Structured page parsing data:
------------
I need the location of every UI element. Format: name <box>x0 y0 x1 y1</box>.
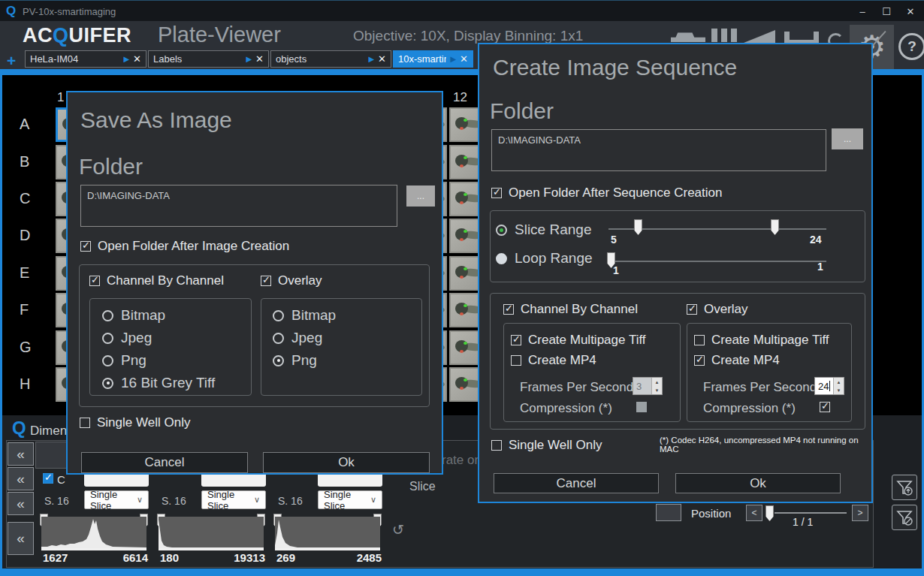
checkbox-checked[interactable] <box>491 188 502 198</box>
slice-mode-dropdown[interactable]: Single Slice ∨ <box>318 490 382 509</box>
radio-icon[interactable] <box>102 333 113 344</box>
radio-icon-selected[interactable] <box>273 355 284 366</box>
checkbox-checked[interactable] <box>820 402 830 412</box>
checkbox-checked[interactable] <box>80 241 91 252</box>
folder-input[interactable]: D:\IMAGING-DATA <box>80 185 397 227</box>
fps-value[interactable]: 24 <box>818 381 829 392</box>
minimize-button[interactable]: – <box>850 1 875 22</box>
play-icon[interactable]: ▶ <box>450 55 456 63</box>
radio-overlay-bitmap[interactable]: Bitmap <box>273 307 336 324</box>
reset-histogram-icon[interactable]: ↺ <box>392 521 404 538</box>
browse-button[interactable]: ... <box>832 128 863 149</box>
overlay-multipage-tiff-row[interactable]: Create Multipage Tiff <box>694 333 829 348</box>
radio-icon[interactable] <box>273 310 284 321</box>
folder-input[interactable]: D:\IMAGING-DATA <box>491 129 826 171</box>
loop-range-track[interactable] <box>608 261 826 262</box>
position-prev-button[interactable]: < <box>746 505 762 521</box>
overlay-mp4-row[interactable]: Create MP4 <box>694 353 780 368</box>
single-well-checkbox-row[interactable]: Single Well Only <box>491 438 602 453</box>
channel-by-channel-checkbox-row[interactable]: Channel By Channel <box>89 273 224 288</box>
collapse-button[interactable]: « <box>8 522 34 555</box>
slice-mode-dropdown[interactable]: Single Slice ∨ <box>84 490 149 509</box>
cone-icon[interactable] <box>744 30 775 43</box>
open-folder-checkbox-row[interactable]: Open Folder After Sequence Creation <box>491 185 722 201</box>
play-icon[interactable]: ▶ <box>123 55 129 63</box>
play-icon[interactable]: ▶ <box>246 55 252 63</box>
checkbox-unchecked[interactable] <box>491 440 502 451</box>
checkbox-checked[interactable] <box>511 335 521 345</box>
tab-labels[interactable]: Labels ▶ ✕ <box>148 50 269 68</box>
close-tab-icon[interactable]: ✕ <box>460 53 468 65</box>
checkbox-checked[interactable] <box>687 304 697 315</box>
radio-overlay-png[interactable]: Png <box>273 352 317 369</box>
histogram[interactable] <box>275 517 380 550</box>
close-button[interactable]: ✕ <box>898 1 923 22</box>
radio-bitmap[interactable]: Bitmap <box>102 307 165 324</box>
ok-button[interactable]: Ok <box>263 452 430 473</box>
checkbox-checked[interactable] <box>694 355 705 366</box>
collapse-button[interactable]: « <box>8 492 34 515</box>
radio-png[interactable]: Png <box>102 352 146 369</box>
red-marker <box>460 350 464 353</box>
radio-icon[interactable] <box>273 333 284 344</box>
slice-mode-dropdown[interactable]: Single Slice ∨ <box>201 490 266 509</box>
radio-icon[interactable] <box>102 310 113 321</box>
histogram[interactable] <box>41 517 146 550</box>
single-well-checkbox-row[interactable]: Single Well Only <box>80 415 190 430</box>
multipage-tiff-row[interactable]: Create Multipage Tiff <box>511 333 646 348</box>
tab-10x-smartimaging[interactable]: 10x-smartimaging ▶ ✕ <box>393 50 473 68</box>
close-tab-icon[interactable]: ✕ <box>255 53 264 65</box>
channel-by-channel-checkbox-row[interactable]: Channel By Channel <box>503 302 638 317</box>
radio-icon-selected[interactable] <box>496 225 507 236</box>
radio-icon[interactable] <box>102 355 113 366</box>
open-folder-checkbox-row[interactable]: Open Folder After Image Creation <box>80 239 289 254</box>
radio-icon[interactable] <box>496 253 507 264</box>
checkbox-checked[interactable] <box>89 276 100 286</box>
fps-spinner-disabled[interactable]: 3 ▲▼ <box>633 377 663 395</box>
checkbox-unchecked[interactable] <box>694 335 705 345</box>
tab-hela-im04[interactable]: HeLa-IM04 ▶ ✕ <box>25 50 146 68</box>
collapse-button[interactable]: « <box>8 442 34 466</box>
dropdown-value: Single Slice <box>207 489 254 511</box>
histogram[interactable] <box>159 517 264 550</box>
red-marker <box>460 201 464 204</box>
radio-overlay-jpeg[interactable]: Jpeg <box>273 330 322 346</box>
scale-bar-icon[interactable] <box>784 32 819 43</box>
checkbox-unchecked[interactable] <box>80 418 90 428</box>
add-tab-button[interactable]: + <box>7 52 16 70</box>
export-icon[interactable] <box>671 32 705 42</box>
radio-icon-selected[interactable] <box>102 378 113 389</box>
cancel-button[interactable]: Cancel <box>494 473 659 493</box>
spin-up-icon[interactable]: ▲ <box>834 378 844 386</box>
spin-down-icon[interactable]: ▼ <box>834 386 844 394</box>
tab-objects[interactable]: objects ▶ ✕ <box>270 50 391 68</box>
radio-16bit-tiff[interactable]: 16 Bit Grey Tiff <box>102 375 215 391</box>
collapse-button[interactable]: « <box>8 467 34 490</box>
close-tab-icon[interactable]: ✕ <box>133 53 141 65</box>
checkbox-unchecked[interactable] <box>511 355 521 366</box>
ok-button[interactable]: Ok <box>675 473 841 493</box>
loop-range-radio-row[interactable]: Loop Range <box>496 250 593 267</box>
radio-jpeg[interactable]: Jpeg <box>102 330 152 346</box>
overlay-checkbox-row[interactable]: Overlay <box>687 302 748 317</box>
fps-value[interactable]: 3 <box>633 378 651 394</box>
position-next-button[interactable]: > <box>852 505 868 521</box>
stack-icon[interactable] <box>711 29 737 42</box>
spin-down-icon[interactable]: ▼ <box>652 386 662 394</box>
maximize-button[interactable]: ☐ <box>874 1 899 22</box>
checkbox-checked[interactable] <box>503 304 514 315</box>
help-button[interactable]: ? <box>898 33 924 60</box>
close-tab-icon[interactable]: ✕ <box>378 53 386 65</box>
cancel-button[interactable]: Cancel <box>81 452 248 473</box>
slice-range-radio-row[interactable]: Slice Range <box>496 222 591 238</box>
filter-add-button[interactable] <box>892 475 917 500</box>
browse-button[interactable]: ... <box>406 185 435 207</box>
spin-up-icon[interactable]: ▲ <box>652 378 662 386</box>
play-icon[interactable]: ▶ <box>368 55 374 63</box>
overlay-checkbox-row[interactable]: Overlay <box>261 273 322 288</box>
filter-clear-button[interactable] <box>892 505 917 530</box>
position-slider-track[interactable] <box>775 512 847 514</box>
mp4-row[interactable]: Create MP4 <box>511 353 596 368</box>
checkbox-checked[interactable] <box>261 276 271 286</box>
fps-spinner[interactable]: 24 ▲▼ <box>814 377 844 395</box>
------------
Copy out the lines above in full and unaltered, apart from the pictures.

**Finished task**
I need the location of every UI element. Format: name <box>x0 y0 x1 y1</box>.
checkbox-checked[interactable] <box>491 188 502 198</box>
slice-mode-dropdown[interactable]: Single Slice ∨ <box>318 490 382 509</box>
radio-icon[interactable] <box>102 333 113 344</box>
radio-icon-selected[interactable] <box>273 355 284 366</box>
checkbox-checked[interactable] <box>820 402 830 412</box>
checkbox-checked[interactable] <box>80 241 91 252</box>
folder-input[interactable]: D:\IMAGING-DATA <box>80 185 397 227</box>
fps-value[interactable]: 24 <box>818 381 829 392</box>
minimize-button[interactable]: – <box>850 1 875 22</box>
play-icon[interactable]: ▶ <box>450 55 456 63</box>
radio-overlay-bitmap[interactable]: Bitmap <box>273 307 336 324</box>
reset-histogram-icon[interactable]: ↺ <box>392 521 404 538</box>
browse-button[interactable]: ... <box>832 128 863 149</box>
overlay-multipage-tiff-row[interactable]: Create Multipage Tiff <box>694 333 829 348</box>
radio-icon[interactable] <box>273 310 284 321</box>
folder-input[interactable]: D:\IMAGING-DATA <box>491 129 826 171</box>
loop-range-track[interactable] <box>608 261 826 262</box>
position-prev-button[interactable]: < <box>746 505 762 521</box>
overlay-mp4-row[interactable]: Create MP4 <box>694 353 780 368</box>
single-well-checkbox-row[interactable]: Single Well Only <box>491 438 602 453</box>
channel-by-channel-checkbox-row[interactable]: Channel By Channel <box>89 273 224 288</box>
collapse-button[interactable]: « <box>8 522 34 555</box>
slice-mode-dropdown[interactable]: Single Slice ∨ <box>84 490 149 509</box>
cone-icon[interactable] <box>744 30 775 43</box>
open-folder-checkbox-row[interactable]: Open Folder After Sequence Creation <box>491 185 722 201</box>
play-icon[interactable]: ▶ <box>123 55 129 63</box>
play-icon[interactable]: ▶ <box>246 55 252 63</box>
checkbox-unchecked[interactable] <box>491 440 502 451</box>
checkbox-checked[interactable] <box>511 335 521 345</box>
tab-labels[interactable]: Labels ▶ ✕ <box>148 50 269 68</box>
close-tab-icon[interactable]: ✕ <box>460 53 468 65</box>
checkbox-checked[interactable] <box>687 304 697 315</box>
radio-overlay-png[interactable]: Png <box>273 352 317 369</box>
histogram[interactable] <box>275 517 380 550</box>
close-button[interactable]: ✕ <box>898 1 923 22</box>
radio-bitmap[interactable]: Bitmap <box>102 307 165 324</box>
ok-button[interactable]: Ok <box>263 452 430 473</box>
checkbox-checked[interactable] <box>694 355 705 366</box>
collapse-button[interactable]: « <box>8 492 34 515</box>
radio-png[interactable]: Png <box>102 352 146 369</box>
red-marker <box>460 350 464 353</box>
radio-icon[interactable] <box>273 333 284 344</box>
slice-mode-dropdown[interactable]: Single Slice ∨ <box>201 490 266 509</box>
radio-icon[interactable] <box>102 310 113 321</box>
histogram[interactable] <box>41 517 146 550</box>
single-well-checkbox-row[interactable]: Single Well Only <box>80 415 190 430</box>
multipage-tiff-row[interactable]: Create Multipage Tiff <box>511 333 646 348</box>
tab-10x-smartimaging[interactable]: 10x-smartimaging ▶ ✕ <box>393 50 473 68</box>
close-tab-icon[interactable]: ✕ <box>255 53 264 65</box>
channel-by-channel-checkbox-row[interactable]: Channel By Channel <box>503 302 638 317</box>
radio-icon-selected[interactable] <box>496 225 507 236</box>
radio-icon[interactable] <box>102 355 113 366</box>
open-folder-checkbox-row[interactable]: Open Folder After Image Creation <box>80 239 289 254</box>
radio-icon[interactable] <box>496 253 507 264</box>
checkbox-checked[interactable] <box>89 276 100 286</box>
fps-spinner-disabled[interactable]: 3 ▲▼ <box>633 377 663 395</box>
checkbox-unchecked[interactable] <box>694 335 705 345</box>
tab-hela-im04[interactable]: HeLa-IM04 ▶ ✕ <box>25 50 146 68</box>
collapse-button[interactable]: « <box>8 442 34 466</box>
dropdown-value: Single Slice <box>207 489 254 511</box>
histogram[interactable] <box>159 517 264 550</box>
red-marker <box>460 201 464 204</box>
radio-overlay-jpeg[interactable]: Jpeg <box>273 330 322 346</box>
scale-bar-icon[interactable] <box>784 32 819 43</box>
checkbox-unchecked[interactable] <box>80 418 90 428</box>
add-tab-button[interactable]: + <box>7 52 16 70</box>
export-icon[interactable] <box>671 32 705 42</box>
radio-icon-selected[interactable] <box>102 378 113 389</box>
cancel-button[interactable]: Cancel <box>494 473 659 493</box>
spin-up-icon[interactable]: ▲ <box>834 378 844 386</box>
spin-down-icon[interactable]: ▼ <box>834 386 844 394</box>
tab-objects[interactable]: objects ▶ ✕ <box>270 50 391 68</box>
radio-16bit-tiff[interactable]: 16 Bit Grey Tiff <box>102 375 215 391</box>
collapse-button[interactable]: « <box>8 467 34 490</box>
close-tab-icon[interactable]: ✕ <box>133 53 141 65</box>
checkbox-unchecked[interactable] <box>511 355 521 366</box>
ok-button[interactable]: Ok <box>675 473 841 493</box>
loop-range-radio-row[interactable]: Loop Range <box>496 250 593 267</box>
radio-jpeg[interactable]: Jpeg <box>102 330 152 346</box>
overlay-checkbox-row[interactable]: Overlay <box>687 302 748 317</box>
fps-value[interactable]: 3 <box>633 378 651 394</box>
position-next-button[interactable]: > <box>852 505 868 521</box>
stack-icon[interactable] <box>711 29 737 42</box>
spin-down-icon[interactable]: ▼ <box>652 386 662 394</box>
maximize-button[interactable]: ☐ <box>874 1 899 22</box>
checkbox-checked[interactable] <box>503 304 514 315</box>
help-button[interactable]: ? <box>898 33 924 60</box>
close-tab-icon[interactable]: ✕ <box>378 53 386 65</box>
cancel-button[interactable]: Cancel <box>81 452 248 473</box>
slice-range-radio-row[interactable]: Slice Range <box>496 222 591 238</box>
filter-add-button[interactable] <box>892 475 917 500</box>
browse-button[interactable]: ... <box>406 185 435 207</box>
spin-up-icon[interactable]: ▲ <box>652 378 662 386</box>
play-icon[interactable]: ▶ <box>368 55 374 63</box>
overlay-checkbox-row[interactable]: Overlay <box>261 273 322 288</box>
filter-clear-button[interactable] <box>892 505 917 530</box>
position-slider-track[interactable] <box>775 512 847 514</box>
mp4-row[interactable]: Create MP4 <box>511 353 596 368</box>
checkbox-checked[interactable] <box>261 276 271 286</box>
fps-spinner[interactable]: 24 ▲▼ <box>814 377 844 395</box>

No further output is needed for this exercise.